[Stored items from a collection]
+ + + +

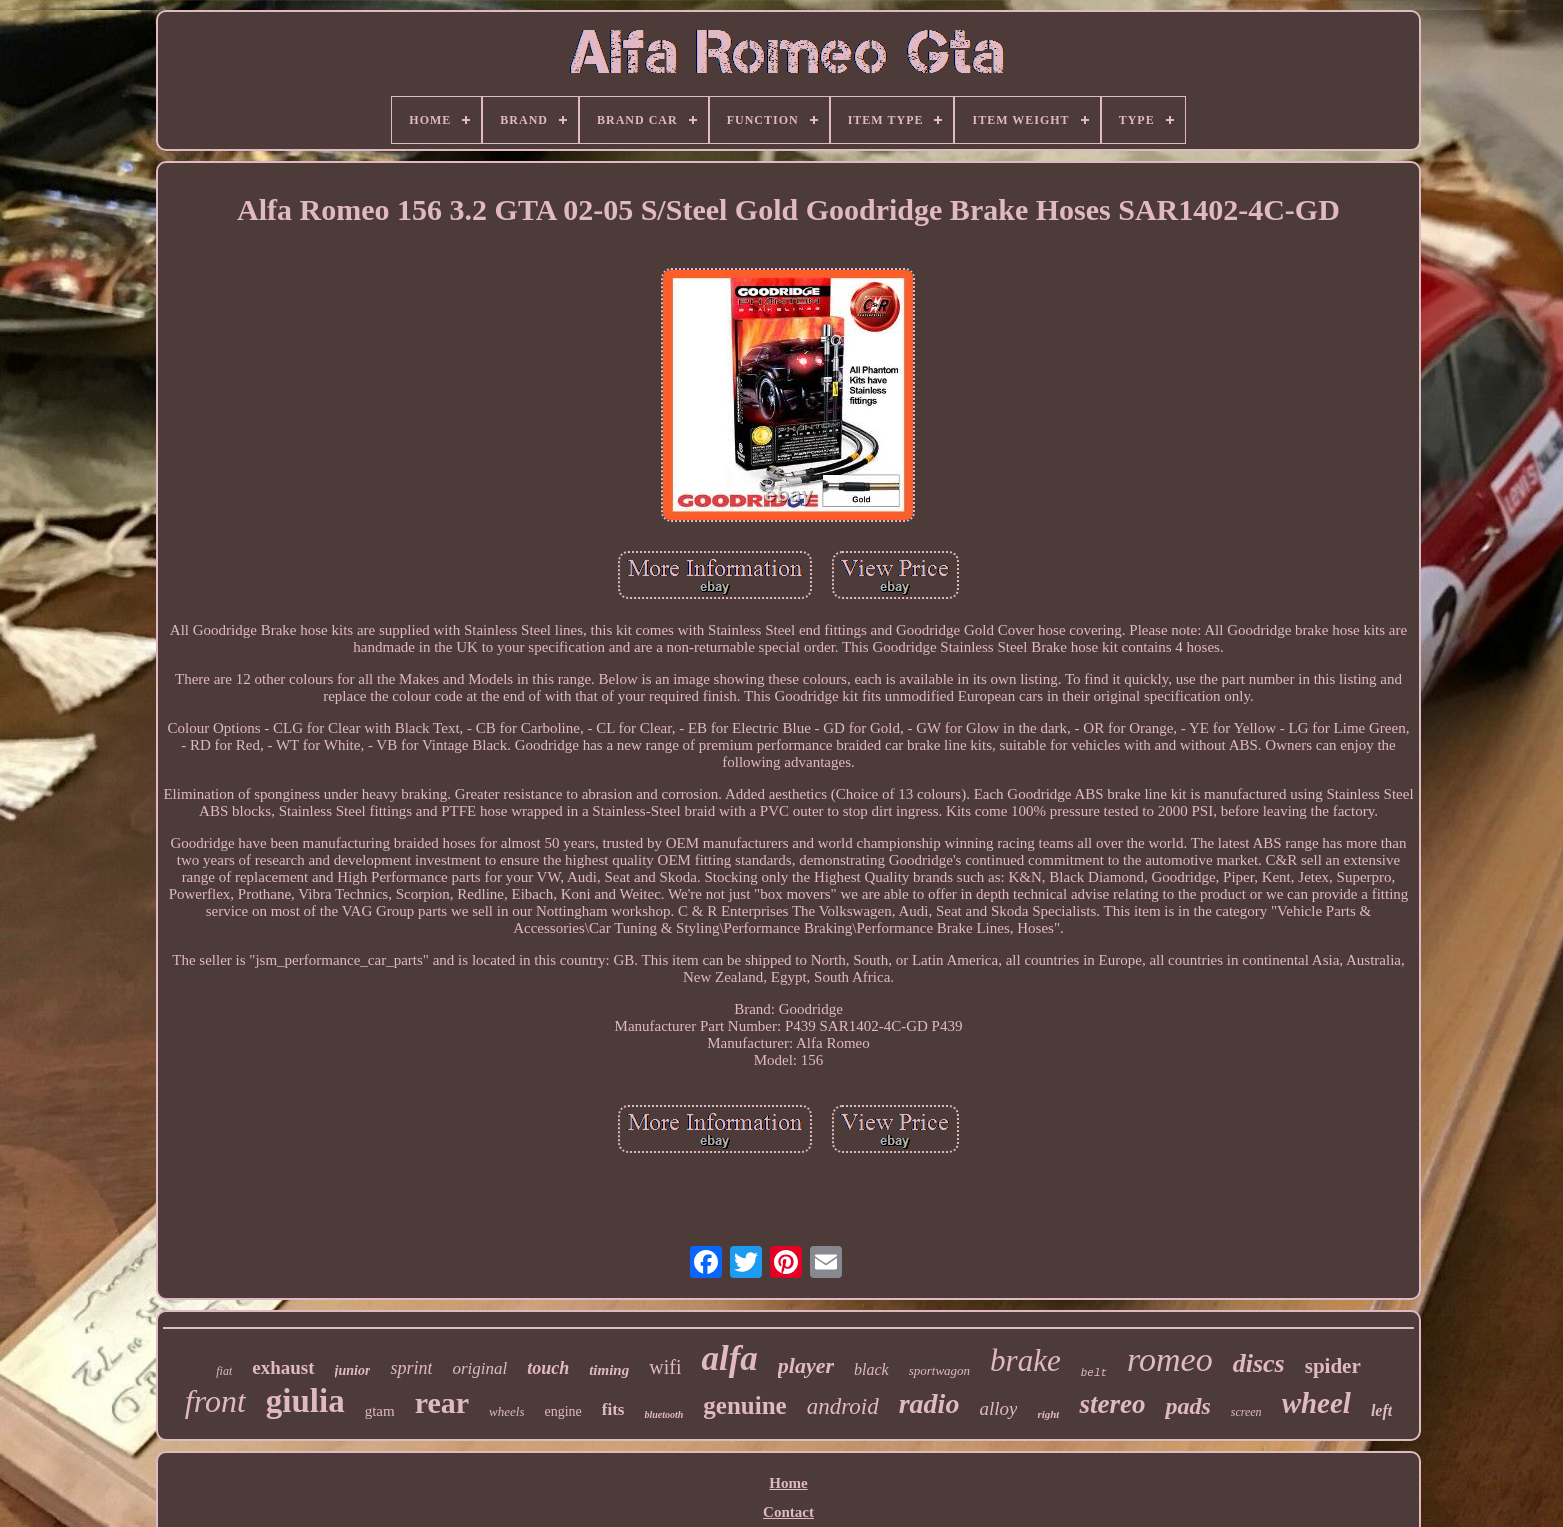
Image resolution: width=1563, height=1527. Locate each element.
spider (1333, 1366)
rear (442, 1402)
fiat (224, 1371)
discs (1259, 1363)
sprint (411, 1368)
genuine (744, 1405)
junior (353, 1370)
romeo (1170, 1359)
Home (788, 1483)
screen (1246, 1412)
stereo (1112, 1404)
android (843, 1406)
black (871, 1369)
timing (609, 1370)
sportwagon (939, 1370)
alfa (729, 1358)
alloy (998, 1408)
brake (1025, 1360)
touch (548, 1368)
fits (613, 1409)
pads (1187, 1406)
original (479, 1368)
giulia (305, 1401)
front (215, 1401)
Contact (788, 1512)
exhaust (283, 1367)
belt (1094, 1373)
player (806, 1365)
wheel (1316, 1403)
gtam (380, 1411)
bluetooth (663, 1414)
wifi (665, 1367)
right (1048, 1414)
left (1381, 1410)
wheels (506, 1411)
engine (562, 1411)
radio (929, 1403)
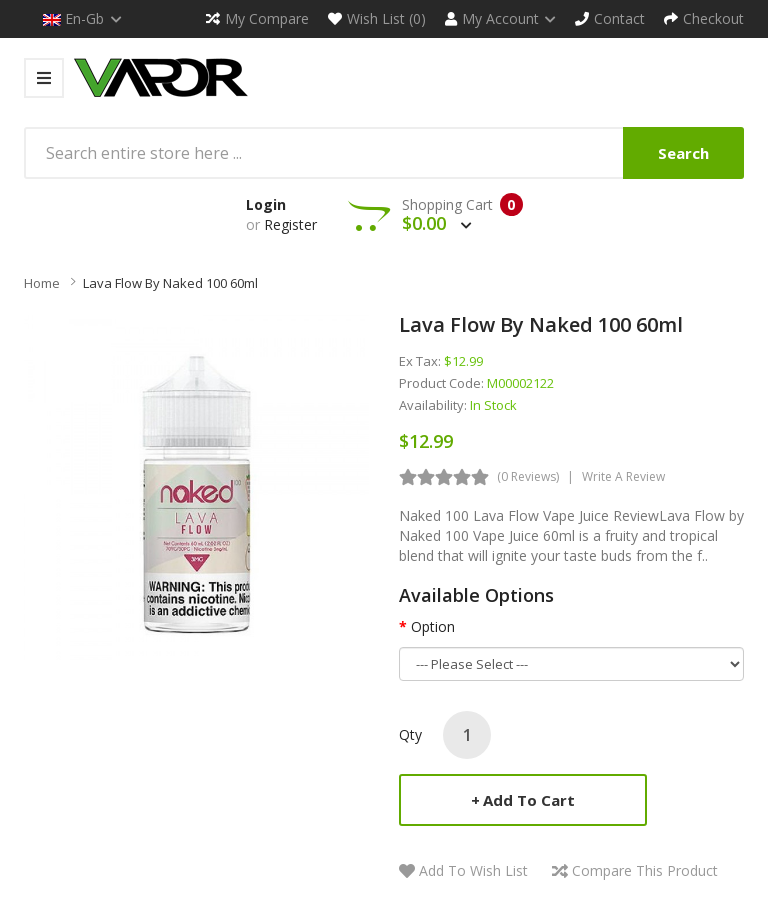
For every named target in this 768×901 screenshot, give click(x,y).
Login (266, 204)
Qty (410, 734)
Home (42, 283)
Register (290, 224)
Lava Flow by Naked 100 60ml (170, 283)
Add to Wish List (473, 870)
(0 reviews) (528, 476)
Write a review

+ + + +

◆ Your goal ◆
Reproduce the entries above without change, omitting all pictures.

◆ Answer space ◆
Image resolution: width=1563, height=1527. Locate each element.
spider (1333, 1366)
rear (442, 1402)
fiat (224, 1371)
discs (1259, 1363)
sprint (411, 1368)
genuine (744, 1405)
junior (353, 1370)
romeo (1170, 1359)
Home (788, 1483)
screen (1246, 1412)
stereo (1112, 1404)
android (843, 1406)
black (871, 1369)
timing (609, 1370)
sportwagon (939, 1370)
alfa (729, 1358)
alloy (998, 1408)
brake (1025, 1360)
touch (548, 1368)
fits (613, 1409)
pads (1187, 1406)
original (479, 1368)
giulia (305, 1401)
front (215, 1401)
Contact (788, 1512)
exhaust (283, 1367)
belt (1094, 1373)
player (806, 1365)
wheel (1316, 1403)
gtam (380, 1411)
bluetooth (663, 1414)
wifi (665, 1367)
right (1048, 1414)
left (1381, 1410)
wheels (506, 1411)
engine (562, 1411)
radio (929, 1403)
For every named target in this 768×901 screenshot, give click(x,y).
Login (266, 204)
Qty (410, 734)
Home (42, 283)
Register (290, 224)
Lava Flow by Naked 100 60ml (170, 283)
Add to Wish List (473, 870)
(0 reviews) (528, 476)
Write a review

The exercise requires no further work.